Random Acts of Blindness and Epiphany

Just rambling.....

Tuesday, December 15, 2009

Faith vs. Logic

How do you know whether something is real or not? Do you have to see it, touch it, smell it, hear it, taste it? Are the 5 senses the only way to know something is real or not? And what separates fact from opinion?


Irrefutable logic is that which you can use the 5 senses to verify. A mathematical problem that you can work out on paper, proving it one way or another. Finite... no wiggle room.


But faith and opinion go hand in hand. My opinion is that there is a Goddess and a God. That is also my faith. I have faith that everything in nature has both a feminine and a masculine. Deity does as well. This is my faith, and my opinion.

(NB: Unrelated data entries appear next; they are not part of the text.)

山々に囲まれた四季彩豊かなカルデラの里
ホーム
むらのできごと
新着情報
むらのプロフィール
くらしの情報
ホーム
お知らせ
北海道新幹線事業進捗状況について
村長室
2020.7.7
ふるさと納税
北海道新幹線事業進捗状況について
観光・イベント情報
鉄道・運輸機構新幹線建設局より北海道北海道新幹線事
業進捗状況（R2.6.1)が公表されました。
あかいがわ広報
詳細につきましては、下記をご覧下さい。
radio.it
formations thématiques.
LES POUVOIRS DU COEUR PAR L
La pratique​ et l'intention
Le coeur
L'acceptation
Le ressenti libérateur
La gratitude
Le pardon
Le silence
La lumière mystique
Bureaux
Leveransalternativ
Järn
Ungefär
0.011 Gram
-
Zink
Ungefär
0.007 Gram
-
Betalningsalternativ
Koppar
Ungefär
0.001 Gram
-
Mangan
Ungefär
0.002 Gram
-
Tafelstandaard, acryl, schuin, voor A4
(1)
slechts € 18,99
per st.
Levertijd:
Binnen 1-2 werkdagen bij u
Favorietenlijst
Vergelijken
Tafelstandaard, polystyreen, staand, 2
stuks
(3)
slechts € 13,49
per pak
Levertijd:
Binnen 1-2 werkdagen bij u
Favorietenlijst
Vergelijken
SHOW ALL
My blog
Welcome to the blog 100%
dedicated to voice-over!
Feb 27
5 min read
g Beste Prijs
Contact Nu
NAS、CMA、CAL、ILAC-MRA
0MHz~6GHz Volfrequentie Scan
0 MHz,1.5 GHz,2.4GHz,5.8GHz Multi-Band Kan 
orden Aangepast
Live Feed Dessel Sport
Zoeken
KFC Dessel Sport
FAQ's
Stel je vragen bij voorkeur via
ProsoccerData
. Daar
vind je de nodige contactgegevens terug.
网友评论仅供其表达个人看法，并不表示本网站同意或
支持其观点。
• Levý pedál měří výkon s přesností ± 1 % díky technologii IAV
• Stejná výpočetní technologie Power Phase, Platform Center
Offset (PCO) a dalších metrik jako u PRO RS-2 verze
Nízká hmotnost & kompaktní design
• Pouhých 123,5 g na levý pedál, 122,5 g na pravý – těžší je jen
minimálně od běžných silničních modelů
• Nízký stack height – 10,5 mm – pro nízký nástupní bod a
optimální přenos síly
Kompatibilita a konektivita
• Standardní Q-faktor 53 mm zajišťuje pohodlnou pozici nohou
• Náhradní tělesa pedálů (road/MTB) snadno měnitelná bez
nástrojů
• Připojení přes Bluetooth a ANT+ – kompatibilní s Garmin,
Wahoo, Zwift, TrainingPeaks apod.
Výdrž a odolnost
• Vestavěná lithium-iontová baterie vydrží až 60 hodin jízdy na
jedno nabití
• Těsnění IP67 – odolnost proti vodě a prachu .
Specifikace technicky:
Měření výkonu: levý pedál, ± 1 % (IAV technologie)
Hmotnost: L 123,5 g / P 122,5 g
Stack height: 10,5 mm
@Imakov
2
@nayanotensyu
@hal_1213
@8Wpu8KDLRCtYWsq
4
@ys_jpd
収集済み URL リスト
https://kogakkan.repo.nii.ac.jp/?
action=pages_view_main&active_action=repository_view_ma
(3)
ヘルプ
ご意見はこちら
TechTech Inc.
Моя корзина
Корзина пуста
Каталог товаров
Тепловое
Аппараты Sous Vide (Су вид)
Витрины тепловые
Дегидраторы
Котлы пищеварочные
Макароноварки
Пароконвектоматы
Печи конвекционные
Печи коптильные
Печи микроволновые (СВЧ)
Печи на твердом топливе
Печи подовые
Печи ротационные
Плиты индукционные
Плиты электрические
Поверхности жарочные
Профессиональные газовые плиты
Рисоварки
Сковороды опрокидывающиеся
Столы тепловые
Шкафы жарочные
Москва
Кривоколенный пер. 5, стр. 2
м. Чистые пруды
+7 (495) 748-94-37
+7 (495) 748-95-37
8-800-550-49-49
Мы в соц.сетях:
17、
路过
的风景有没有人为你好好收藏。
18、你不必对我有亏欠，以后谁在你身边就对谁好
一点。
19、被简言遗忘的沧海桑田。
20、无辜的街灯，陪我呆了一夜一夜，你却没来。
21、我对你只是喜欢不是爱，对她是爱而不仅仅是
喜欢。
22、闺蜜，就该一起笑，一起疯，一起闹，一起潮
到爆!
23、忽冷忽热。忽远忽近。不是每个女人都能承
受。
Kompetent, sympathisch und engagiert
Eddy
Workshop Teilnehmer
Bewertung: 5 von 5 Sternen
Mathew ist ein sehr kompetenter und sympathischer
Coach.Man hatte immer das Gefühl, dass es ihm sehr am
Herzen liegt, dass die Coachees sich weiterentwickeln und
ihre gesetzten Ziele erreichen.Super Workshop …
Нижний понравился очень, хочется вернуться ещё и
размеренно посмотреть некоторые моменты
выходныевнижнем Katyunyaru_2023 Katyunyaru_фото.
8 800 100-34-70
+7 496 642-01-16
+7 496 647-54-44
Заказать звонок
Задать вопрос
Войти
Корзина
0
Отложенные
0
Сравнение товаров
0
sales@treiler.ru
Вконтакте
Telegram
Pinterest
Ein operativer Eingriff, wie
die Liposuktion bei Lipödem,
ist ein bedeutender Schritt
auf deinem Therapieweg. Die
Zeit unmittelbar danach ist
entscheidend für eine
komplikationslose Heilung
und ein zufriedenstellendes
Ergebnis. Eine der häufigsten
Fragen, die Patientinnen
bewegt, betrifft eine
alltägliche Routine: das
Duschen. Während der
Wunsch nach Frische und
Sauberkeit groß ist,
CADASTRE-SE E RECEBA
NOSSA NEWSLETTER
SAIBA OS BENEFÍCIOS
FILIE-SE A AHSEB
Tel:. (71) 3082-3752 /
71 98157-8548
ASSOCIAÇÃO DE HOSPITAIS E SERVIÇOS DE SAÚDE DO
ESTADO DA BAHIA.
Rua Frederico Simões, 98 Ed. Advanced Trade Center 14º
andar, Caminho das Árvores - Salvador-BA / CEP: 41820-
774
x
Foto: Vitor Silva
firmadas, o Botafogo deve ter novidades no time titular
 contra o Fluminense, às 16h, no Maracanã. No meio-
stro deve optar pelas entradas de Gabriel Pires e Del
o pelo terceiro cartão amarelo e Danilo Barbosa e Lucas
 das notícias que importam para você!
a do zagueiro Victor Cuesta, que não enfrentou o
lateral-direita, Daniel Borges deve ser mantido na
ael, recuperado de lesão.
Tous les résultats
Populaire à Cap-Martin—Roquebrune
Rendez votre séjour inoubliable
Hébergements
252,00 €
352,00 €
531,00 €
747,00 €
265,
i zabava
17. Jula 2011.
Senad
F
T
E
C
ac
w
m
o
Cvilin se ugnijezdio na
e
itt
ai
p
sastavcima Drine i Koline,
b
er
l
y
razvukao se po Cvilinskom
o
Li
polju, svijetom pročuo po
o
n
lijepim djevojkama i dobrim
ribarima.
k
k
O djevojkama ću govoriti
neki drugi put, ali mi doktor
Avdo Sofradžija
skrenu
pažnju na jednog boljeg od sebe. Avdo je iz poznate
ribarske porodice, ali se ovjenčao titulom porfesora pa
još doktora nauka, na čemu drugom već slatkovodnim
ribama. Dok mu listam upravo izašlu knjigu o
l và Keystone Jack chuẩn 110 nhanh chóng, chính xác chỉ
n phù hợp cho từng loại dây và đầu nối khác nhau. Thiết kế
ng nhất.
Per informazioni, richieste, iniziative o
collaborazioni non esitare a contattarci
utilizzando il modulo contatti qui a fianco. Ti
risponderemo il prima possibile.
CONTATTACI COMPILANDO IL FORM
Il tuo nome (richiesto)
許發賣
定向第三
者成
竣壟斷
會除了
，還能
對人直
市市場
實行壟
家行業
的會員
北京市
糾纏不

Not everyone shares this opinion, or this faith. I don't ask that they believe it, or feel the same. This is personal, just for me.


Faith is personal for everyone. No matter whether you attend a church, a mosque, a temple, or simply worship at an altar in your home or in the woods, your faith exists only in your heart and mind. And Noone can dictate to you what your faith will be. Because it exists only in your heart and mind, it is inviolate. People can talk all they want, but your heart and mind know what they know.

Faith is taking that blind leap, knowing, all the way to your toes, that you will be caught before you hit.  You can't prove it, you can't even explain it really.  Explanations continually slide off to the side, into opinion, before they finally disappear into shoulder shrugs and someone simply saying "I know what I know."  You can't argue away faith, you can't reason with it, and you certainly can't scream it down.  Science doesn't negate it, nor does mathematics or any of the other "logic" schools. 

So, faith vs. logic... do they have to be mutually exclusive?  Can they ever work together?  I don't think so.  You can prove things up to a certain point, especially things like religion.  But once you get past history and science, you have to take the rest..... on faith.